Ma non posso dimenticare perché quel giorno mia figlia di sei anni si inginocchiò nella bocca gelida, strinse le mie mani insanguinate e implorò aiuto all’unico uomo che poteva salvarci o ucciderci. Indossava l’uniforme grigia della Vermarthe. Aveva un fucile a tracolla e quando i nostri sguardi si incrociarono, qualcosa dentro di lui si spezzò.

Non so se fosse compassione, non so se fosse rimorso, ma so che ha fatto una scelta e quella scelta ha cambiato tutto. Mi chiamo Elira Vaugrenard. Ho anni. Vivo in una casa con spesse mura nella campagna francese, dove il vento invernale non dimentica mai come entrare. È stato qui che, 5 anni fa, ho accettato di rilasciare la mia unica intervista.

Non per essere ricordata, ma perché mia figlia non venga cancellata dalla storia come tanti altri bambini che hanno attraversato questo inferno invisibile. Quando la guerra è entrata nella mia vita, avevo 24 anni.

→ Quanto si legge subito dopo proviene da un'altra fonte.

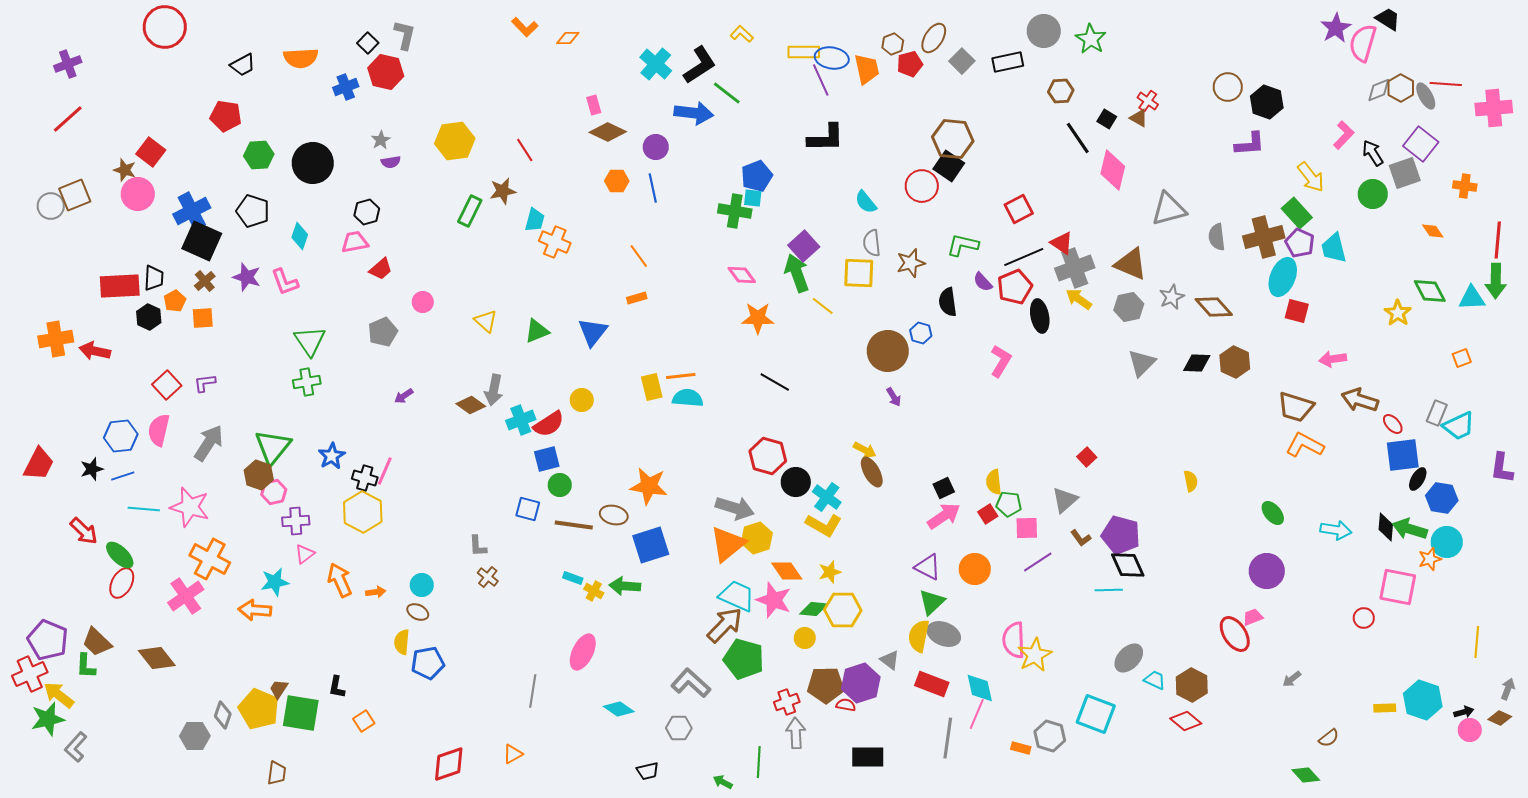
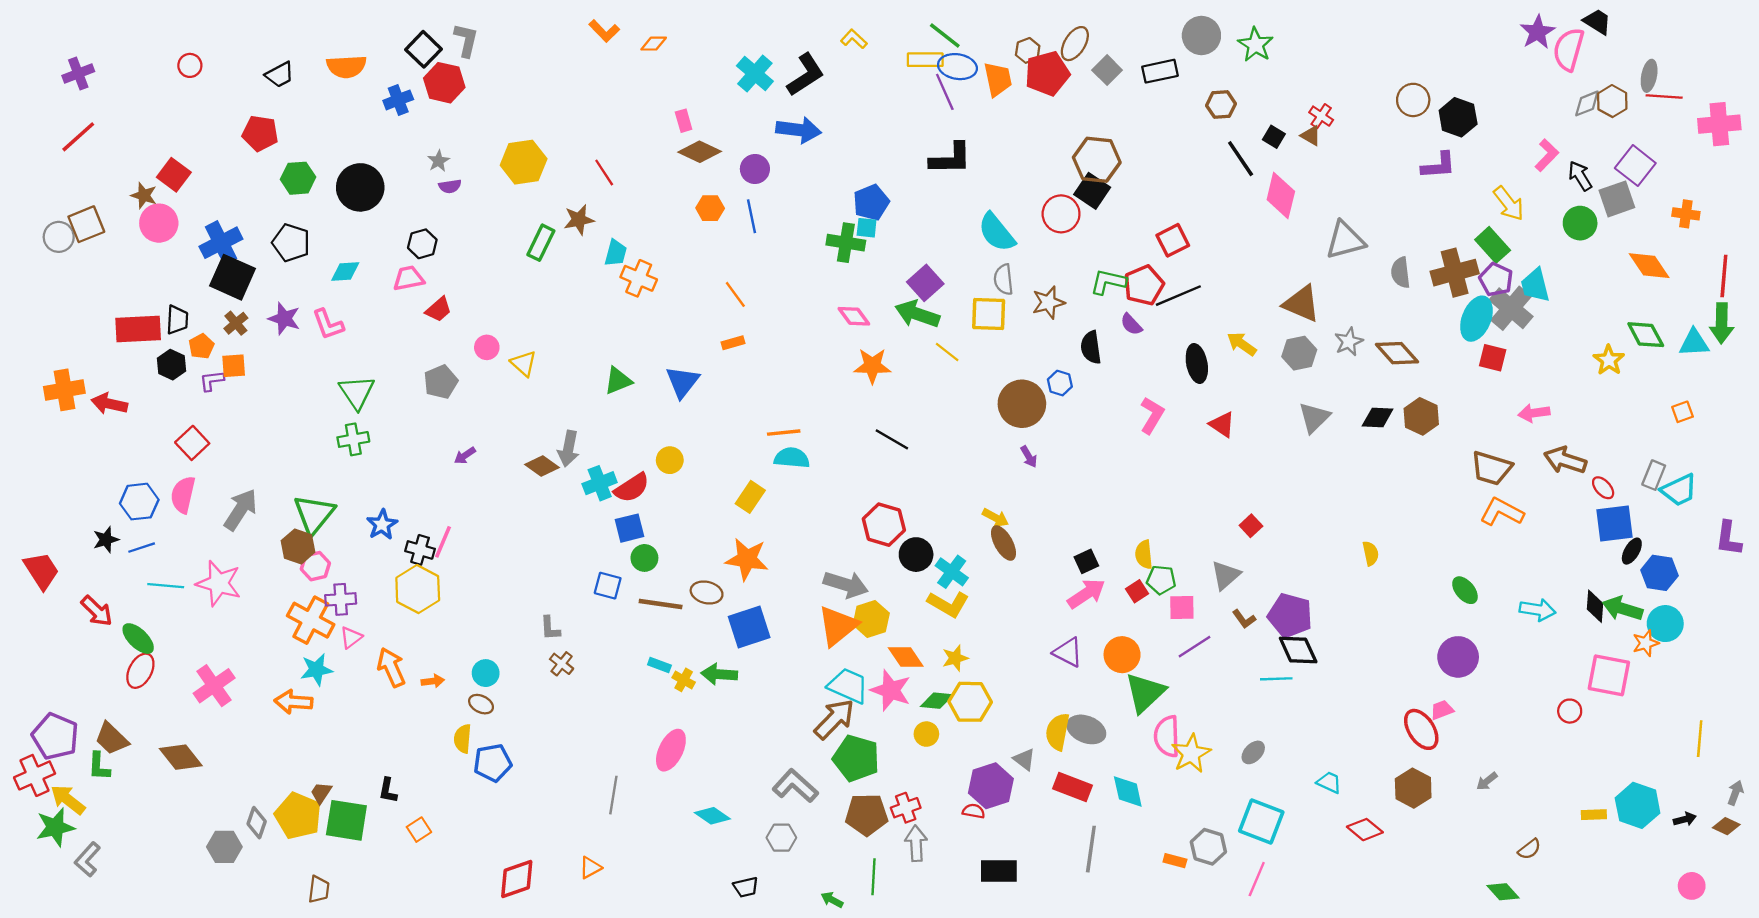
red circle: (165, 27) -> (190, 65), moved, size x0.5
black square: (368, 43) -> (423, 49), size x1.4
red pentagon: (910, 64) -> (1047, 73), size x1.5
green line: (727, 93) -> (945, 36), moved
gray ellipse: (1426, 96) -> (1649, 76), moved, turned 40
cyan semicircle: (866, 202) -> (997, 232), size x1.5
orange diamond: (1433, 231) -> (1649, 266), size x1.6
cyan diamond: (300, 236) -> (345, 271), turned 68
red triangle: (1062, 243) -> (1222, 424), moved
gray cross: (1075, 268) -> (1511, 308), moved, turned -30
green arrow: (797, 273) -> (917, 314), turned -51
red pentagon: (1015, 287) -> (1144, 285), moved
yellow triangle: (486, 321) -> (524, 363), moved
purple L-shape: (205, 383) -> (212, 381), moved
yellow rectangle: (652, 387) -> (750, 497), moved, turned 48
red trapezoid: (39, 464) -> (41, 571), moved, turned -60
orange cross: (210, 559) -> (311, 620), moved
green triangle: (932, 602) -> (1145, 693), moved, size x1.4
gray ellipse: (1129, 658) -> (1253, 752), moved, size x0.7
brown pentagon: (826, 685) -> (867, 815), moved
brown hexagon: (1192, 685) -> (1413, 788), moved
pink line: (977, 714) -> (1257, 879), moved
pink circle: (1470, 730) -> (1692, 886), moved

Aine ne aveva sei. Vivevamo a Lille. Una città che era passata di mano così tante volte che persino i tedeschi non sapevano più se stessero occupando un territorio o sorvegliando dei fantasmi.

Mio marito Julien fu portato via nel 1940 per i lavori forzati in qualche località della Germania. Non ho mai più sentito la sua voce, né il suo profumo, solo il pesante e soffocante silenzio che riempie le case vuote. Facevo quello che facevano tutte le donne: sopravvivere. Lavoravo come sarta in un laboratorio clandestino che confezionava abiti civili con tessuti rubati ai tedeschi.

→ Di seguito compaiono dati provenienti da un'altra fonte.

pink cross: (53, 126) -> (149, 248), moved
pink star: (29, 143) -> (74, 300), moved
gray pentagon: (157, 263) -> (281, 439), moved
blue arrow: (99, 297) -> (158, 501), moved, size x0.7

Non eravamo eroine. Eravamo madri, sorelle, figlie che cercavano di non scomparire. Ma qualcuno parlò. Qualcuno parla sempre. E una mattina di novembre, quando la nebbia avvolgeva ancora le strade e il freddo ci mordeva la pelle come migliaia di aghi, vennero a prenderci. Ricordo il suono degli stivali sui ciottoli bagnati.

Quel suono mi risuona ancora nella testa, persino oggi, a 60 anni di distanza. Un rumore ritmico, meccanico, disumano. Sfondarono la porta dell’officina senza preavviso. Tre soldati della Gestapo accompagnati da un traditore francese che indicava chi doveva essere portato via. Io stavo in piedi vicino alla finestra, con un ago tra le dita, il cuore che mi batteva così forte che temevo lo sentissero.